Aujourd'hui, petite plongée dans mes essais de régimes pas franchement concluants. Je ne vais pas faire toute la liste sur ce blog, parce que ça prendrait un peu trop longtemps, mais honnêtement, ça va plus vite de dire ce que je n'ai PAS tenté que ce que j'ai tenté... Vous voyez le tableau ?

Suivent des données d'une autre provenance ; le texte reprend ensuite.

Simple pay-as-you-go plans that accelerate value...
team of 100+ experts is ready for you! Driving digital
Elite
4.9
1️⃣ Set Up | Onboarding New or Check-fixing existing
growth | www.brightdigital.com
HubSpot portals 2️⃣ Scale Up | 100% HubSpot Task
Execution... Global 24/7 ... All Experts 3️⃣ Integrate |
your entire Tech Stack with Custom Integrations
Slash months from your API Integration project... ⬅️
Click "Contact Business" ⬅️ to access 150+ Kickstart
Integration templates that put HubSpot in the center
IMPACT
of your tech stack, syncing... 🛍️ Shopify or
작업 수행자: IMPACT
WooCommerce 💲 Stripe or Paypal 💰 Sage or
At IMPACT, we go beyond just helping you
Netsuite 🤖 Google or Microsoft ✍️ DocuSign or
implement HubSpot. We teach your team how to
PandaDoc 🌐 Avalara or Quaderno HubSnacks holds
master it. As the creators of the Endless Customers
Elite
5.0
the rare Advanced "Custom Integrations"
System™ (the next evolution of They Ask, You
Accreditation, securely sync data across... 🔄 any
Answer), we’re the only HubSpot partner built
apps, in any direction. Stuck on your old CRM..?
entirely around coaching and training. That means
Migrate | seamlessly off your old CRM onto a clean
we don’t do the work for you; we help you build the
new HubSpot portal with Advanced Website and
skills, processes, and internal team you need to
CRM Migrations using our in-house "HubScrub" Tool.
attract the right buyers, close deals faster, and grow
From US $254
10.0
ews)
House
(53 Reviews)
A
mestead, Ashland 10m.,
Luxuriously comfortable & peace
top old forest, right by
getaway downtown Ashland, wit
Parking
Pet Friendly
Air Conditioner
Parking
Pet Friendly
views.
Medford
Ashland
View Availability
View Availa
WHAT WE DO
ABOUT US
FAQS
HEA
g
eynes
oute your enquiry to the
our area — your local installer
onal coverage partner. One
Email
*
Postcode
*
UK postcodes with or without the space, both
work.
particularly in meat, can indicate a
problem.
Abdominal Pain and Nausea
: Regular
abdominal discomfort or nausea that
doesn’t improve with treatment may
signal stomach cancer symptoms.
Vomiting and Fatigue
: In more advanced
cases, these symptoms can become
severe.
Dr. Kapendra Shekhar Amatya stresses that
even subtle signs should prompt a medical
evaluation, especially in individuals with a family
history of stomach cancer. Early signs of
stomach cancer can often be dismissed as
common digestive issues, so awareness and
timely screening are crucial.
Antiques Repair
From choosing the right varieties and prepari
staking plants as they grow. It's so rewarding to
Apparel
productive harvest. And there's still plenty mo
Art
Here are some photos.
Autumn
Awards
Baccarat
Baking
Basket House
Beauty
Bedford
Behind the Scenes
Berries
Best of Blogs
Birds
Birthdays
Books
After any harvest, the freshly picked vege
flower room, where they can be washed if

Dans la série régimes foireux, la palme d'or revient à... la diète protéinée ! Je parle de protéines en sachets, et attention, j'ai été suffisamment débile pour tenter le coup deux fois.

Première fois, j'étais en 1ère (ça remonte dis donc...), à l'époque j'avais 7-8 kilos en trop. Je vais voir un médecin, avec qui j'ai bien accroché, et voilà qu'elle me parle du dernier cri en terme de régime, le truc révolutionnaire : on maigrit vite, on n'a pas faim, et d'un rendez-vous à l'autre on est métamorphosée. Forcément, c'est tentant, alors je m'y mets à la dure : 3 sachets par jour, l'obligation pour le dîner de faire bouffer à toute la famille des plats parfaitement insipides, et si les malheureux voulaient manger un morceau de pain devant moi, tout à coup je me mettais à être insupportable d'agressivité et de frustration. Pendant trois mois, pas de fruits, pas de laitages, pas de féculents, évidemment pas un gramme de sucre ou de gras. La seule chose à peu près solide qui rentrait dans mon estomac, c'était des légumes à l'eau (mouarf) et du poisson blanc grillé. Evidemment, on zappe même le saumon ou le thon, la viande je n'en parle même pas.

Je me revois encore le midi en train de courir chez moi après le lycée, pour avaler en 2 minutes ma soupe protéinée (les soupes c'était pas le pire encore), et repartir aussi vite en cours. Je me revois aussi le matin, avec ma chère maman à côté qui cachait mal sa grimace de dégoût devant les crèmes soit disant aromatisées que je devais avaler avant d'aller en cours. Je la revois en train d'essayer de mixer la chose pour que la poudre se dissolve correctement. Et je la revois vérifier que j'avais bien mis tout le sachet de poudre, ce qui évidemment n'était pas le cas une fois sur deux. Et enfin, je me revois avoir des nausées toute la matinée après avoir ingurgité ce truc en une gorgée, tellement c'était immonde.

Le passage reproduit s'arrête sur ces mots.